DC police chief stunned by ‘unwillingness’ to deploy Guard during January 6 attack

The head of the Washington, DC, Metropolitan Police Department (MPD) told senators on Tuesday that there was initially a “reluctance” to send the National Guard to the U.S. Capitol during the January 6 riot – a resistance that “surprised” and “stunned”, given the seriousness of the violent attack.

Acting Chief Robert Contee testified before several Senate committees that on January 6 at 14:22 – more than an hour after his powers were called to the Capitol – he was part of an emergency call that leaders of the Capitol police, the national guard and the department of the army.

“I was amazed at the reluctance to send the national guard immediately to the Capitol site,” Contee told senators in the Committees on Rules and Homeland Security.

Nearly an hour would pass before the Pentagon would approve the deployment of more guard troops to defuse the violent crowd, and those troops would arrive at the Capitol only at 5:40 p.m. – more than four hours after Steven Sund, then head of the Capitol Police, requested the federal reinforcement.

That long delay has become a central focus of Congress’s inquiry into the deadly assault, an inquiry that began in public with the Senate hearing on Tuesday.

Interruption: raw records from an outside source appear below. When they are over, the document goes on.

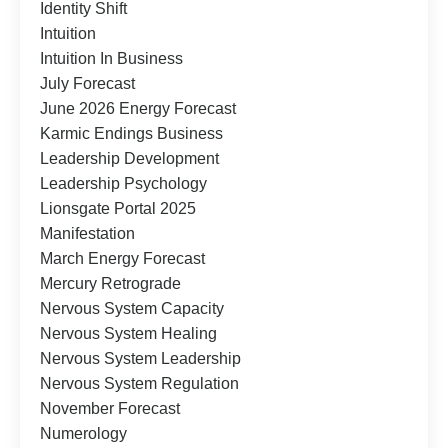
Identity Shift
Intuition
Intuition In Business
July Forecast
June 2026 Energy Forecast
Karmic Endings Business
Leadership Development
Leadership Psychology
Lionsgate Portal 2025
Manifestation
March Energy Forecast
Mercury Retrograde
Nervous System Capacity
Nervous System Healing
Nervous System Leadership
Nervous System Regulation
November Forecast
Numerology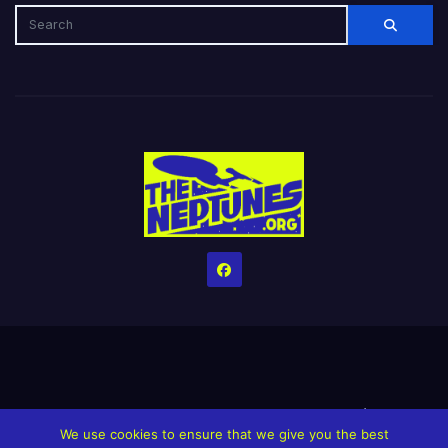
Home
Credits
Help The Website stay alive!
The Grindin’ Discord
We use cookies to ensure that we give you the best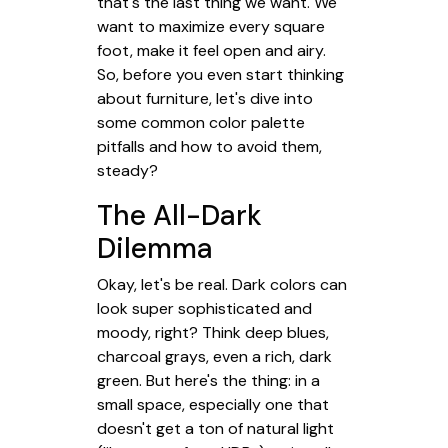
that's the last thing we want. We
want to maximize every square
foot, make it feel open and airy.
So, before you even start thinking
about furniture, let's dive into
some common color palette
pitfalls and how to avoid them,
steady?
The All-Dark
Dilemma
Okay, let's be real. Dark colors can
look super sophisticated and
moody, right? Think deep blues,
charcoal grays, even a rich, dark
green. But here's the thing: in a
small space, especially one that
doesn't get a ton of natural light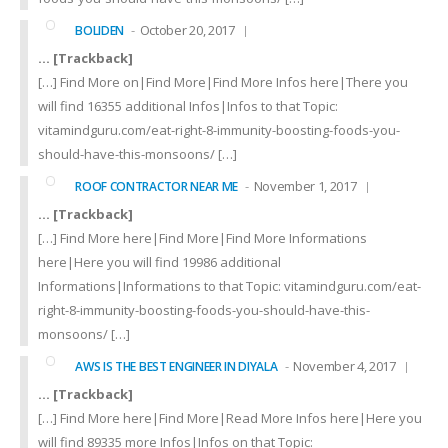
October 20, 2017
BOLIDEN
… [Trackback]
[…] Find More on|Find More|Find More Infos here|There you
will find 16355 additional Infos|Infos to that Topic:
vitamindguru.com/eat-right-8-immunity-boosting-foods-you-
should-have-this-monsoons/ […]
November 1, 2017
ROOF CONTRACTOR NEAR ME
… [Trackback]
[…] Find More here|Find More|Find More Informations
here|Here you will find 19986 additional
Informations|Informations to that Topic: vitamindguru.com/eat-
right-8-immunity-boosting-foods-you-should-have-this-
monsoons/ […]
November 4, 2017
AWS IS THE BEST ENGINEER IN DIYALA
… [Trackback]
[…] Find More here|Find More|Read More Infos here|Here you
will find 89335 more Infos|Infos on that Topic:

Contee said his office at 14:30, within minutes of the emergency call with the Pentagon, asked for help from police departments as far away as New Jersey.

“From that time on, it took another 3 1/2 hours until all rioters were removed from the Capitol,” Contee said.

Other witnesses testifying before the Senate include Sund, former arms sergeant Paul Irving and former senate sergeant Michael Stenger, all of whom were in charge on January 6 but have since resigned.

Contee told lawmakers there is intelligence suggesting protests in support of former president President TrumpDonald TrumpFauci: US political divisions over masks lead to half a million COVID-19 deaths, Georgia’s bishop says the GOP state election bill is an ‘attempt to suppress the black vote’ Trump closer to legal danger after court ruling on tax returns MORE on Jan. 6 could include “violent action in the streets” of Washington – and that could include armed protesters. But there were no signs of a violent uprising of the Capitol building.

“The district did not have any information indicating a coordinated assault on the Capitol,” he said in a prepared statement.

Contee said there were 300 unarmed members of the DC National Guard who initially deployed on the day of the attack, but only to provide traffic control and other non-interventional services. He noted that because Washington is not a state, only the president, and not DC officials, have the power to deploy the guard.

Contee emphasizes other limitations of the authority of the DC Police Force, including the fact that it has no jurisdiction to patrol or arrest in the Capitol without an express request from the Capitol Police. The request, Contee testified, came from Sund just before 1pm on January 6 and MPD arrived on the scene within minutes.

More than 1,100 district police officers would eventually respond to the attack, Contee said, and 65 of them were injured. A 66th would take his own life a few days later.

“These resources were scarce enough to counter an event that had never happened in the history of the United States,” he said. “A crowd of thousands of American citizens launching a violent attack on the American Capitol … in an attempt to stop the counting of ballot papers.”